# Test `PolyclonalAverage`

First we create some models to average.
They should all be similar, but we add random noise and flip the epitope labels for some of them:

In [1]:
# NBVAL_IGNORE_OUTPUT

import numpy

import pandas as pd

import polyclonal


activity_wt_df = pd.DataFrame({"epitope": [1, 2], "activity": [2.0, 1.0]})

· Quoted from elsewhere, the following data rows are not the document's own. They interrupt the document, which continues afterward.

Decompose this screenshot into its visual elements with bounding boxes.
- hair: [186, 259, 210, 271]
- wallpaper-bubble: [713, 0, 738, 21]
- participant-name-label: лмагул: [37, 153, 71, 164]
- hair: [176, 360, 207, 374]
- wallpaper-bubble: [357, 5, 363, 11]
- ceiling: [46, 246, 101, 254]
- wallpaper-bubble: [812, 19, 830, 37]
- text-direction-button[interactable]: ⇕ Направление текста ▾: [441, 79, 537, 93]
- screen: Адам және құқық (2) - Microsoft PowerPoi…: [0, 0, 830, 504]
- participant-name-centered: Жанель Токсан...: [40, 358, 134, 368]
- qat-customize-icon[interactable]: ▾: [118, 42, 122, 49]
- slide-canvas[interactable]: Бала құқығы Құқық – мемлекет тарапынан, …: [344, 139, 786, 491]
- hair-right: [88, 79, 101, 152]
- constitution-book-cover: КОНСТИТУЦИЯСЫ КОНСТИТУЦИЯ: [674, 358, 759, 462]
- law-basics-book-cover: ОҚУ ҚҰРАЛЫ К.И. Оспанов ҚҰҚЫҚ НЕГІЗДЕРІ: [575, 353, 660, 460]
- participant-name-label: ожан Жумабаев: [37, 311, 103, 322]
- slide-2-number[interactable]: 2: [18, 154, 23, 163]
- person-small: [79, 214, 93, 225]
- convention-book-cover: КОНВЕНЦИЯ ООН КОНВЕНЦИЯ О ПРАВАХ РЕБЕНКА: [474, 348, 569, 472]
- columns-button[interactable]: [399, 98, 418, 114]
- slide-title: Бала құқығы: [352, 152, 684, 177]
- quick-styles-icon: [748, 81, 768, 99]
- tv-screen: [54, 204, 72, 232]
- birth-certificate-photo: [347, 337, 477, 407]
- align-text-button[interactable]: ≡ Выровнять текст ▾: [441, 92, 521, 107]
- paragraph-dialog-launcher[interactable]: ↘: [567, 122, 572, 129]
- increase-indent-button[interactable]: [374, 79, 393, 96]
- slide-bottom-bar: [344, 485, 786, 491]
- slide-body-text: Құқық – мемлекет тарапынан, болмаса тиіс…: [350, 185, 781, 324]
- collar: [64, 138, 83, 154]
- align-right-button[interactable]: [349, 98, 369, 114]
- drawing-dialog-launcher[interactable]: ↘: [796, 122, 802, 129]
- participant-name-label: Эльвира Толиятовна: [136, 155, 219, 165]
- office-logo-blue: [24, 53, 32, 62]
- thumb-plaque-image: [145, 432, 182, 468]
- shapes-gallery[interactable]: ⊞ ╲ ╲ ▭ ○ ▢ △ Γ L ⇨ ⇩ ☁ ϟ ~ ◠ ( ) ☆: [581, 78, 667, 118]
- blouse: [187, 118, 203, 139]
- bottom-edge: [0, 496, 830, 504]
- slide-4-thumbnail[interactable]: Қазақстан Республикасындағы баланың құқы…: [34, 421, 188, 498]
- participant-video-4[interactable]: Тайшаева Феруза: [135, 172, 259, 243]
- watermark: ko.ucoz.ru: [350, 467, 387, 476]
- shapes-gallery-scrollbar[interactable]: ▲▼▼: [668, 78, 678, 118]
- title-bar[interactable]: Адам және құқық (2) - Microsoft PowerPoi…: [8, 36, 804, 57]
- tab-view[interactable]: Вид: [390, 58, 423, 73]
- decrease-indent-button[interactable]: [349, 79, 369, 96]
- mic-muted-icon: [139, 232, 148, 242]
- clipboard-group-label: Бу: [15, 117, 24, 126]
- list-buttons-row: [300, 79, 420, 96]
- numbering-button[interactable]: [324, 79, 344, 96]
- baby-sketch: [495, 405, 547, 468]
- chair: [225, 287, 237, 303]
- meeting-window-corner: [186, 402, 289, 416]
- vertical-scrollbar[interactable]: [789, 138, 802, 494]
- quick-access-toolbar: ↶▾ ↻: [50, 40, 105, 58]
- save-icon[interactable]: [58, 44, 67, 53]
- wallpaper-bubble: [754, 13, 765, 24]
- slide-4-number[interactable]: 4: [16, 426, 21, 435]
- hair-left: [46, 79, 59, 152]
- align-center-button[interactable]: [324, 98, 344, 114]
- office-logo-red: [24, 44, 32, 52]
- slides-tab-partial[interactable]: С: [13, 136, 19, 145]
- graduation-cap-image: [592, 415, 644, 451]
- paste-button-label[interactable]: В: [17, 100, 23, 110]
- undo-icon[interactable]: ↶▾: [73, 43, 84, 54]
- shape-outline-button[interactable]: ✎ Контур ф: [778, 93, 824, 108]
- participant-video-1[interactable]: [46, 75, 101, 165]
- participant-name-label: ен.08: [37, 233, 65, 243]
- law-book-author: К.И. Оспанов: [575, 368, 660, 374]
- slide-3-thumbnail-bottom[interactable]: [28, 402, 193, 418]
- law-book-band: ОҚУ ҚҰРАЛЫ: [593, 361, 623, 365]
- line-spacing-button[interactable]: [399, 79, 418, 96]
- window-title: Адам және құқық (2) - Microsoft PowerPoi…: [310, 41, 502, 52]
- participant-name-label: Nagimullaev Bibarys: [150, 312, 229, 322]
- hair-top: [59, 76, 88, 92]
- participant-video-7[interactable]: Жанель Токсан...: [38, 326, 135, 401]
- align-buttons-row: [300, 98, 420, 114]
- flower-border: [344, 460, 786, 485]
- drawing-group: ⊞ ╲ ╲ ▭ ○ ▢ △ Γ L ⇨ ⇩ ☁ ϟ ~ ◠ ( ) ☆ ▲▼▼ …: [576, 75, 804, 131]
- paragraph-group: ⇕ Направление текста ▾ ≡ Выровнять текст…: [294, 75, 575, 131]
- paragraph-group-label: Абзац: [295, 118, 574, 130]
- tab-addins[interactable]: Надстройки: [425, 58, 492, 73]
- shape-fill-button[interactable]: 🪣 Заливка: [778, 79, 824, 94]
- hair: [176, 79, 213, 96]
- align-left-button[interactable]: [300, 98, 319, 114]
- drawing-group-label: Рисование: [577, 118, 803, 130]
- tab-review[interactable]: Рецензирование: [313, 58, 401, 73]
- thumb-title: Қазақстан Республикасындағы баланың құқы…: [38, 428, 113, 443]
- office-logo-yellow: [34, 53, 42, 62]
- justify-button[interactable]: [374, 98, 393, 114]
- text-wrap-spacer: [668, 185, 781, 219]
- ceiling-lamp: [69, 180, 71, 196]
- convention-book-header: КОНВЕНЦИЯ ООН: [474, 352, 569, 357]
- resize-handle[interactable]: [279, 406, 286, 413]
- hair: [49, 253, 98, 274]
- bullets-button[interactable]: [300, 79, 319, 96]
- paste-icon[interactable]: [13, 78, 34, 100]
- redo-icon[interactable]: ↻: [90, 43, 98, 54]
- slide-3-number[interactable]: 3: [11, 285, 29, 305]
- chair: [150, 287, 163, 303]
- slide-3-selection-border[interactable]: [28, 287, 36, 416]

mut_escape_df = pd.DataFrame(
    {
        "mutation": [
            "M1C",
            "M1C",
            "G2A",
            "G2A",
            "A4K",
            "A4K",
            "A4L",
            "A4L",
            "A4Q",
            "A4Q",
        ],
        "epitope": [1, 2, 1, 2, 1, 2, 1, 2, 1, 2],
        "escape": [2.0, 0.0, 3.0, 0.0, 0.0, 2.5, 0.0, 1.5, 0.0, 3.5],
    }
)


models = []
flip_epitopes = {1: 2, 2: 1}
keep_epitopes = {1: 1, 2: 2}
n_muts = mut_escape_df["mutation"].nunique()
for i in range(5):
    numpy.random.seed(i)
    a_df = activity_wt_df.assign(
        activity=lambda x: x["activity"] + numpy.random.random(len(x)),
        epitope=lambda x: x["epitope"].map(flip_epitopes if i % 2 else keep_epitopes),
    )
    muts_to_keep = numpy.random.choice(
        mut_escape_df["mutation"].unique(),
        size=n_muts - 1,
        replace=False,
    ).tolist()
    e_df = mut_escape_df.assign(
        escape=lambda x: x["escape"] + numpy.random.random(len(x)),
        epitope=lambda x: x["epitope"].map(flip_epitopes if i % 2 else keep_epitopes),
    ).query("mutation in @muts_to_keep")
    models.append(polyclonal.Polyclonal(mut_escape_df=e_df, activity_wt_df=a_df))

models_df = (
    pd.Series(models)
    .rename_axis("replicate")
    .rename("model")
    .reset_index()
    .assign(
        library=lambda x: x["replicate"].map(lambda r: "A" if r < 3 else "B"),
        replicate=lambda x: x["replicate"].map(lambda r: r % 3),
    )[["library", "replicate", "model"]]
)

models_df

Unnamed: 0,library,replicate,model
0,A,0,<polyclonal.polyclonal.Polyclonal object at 0x...
1,A,1,<polyclonal.polyclonal.Polyclonal object at 0x...
2,A,2,<polyclonal.polyclonal.Polyclonal object at 0x...
3,B,0,<polyclonal.polyclonal.Polyclonal object at 0x...
4,B,1,<polyclonal.polyclonal.Polyclonal object at 0x...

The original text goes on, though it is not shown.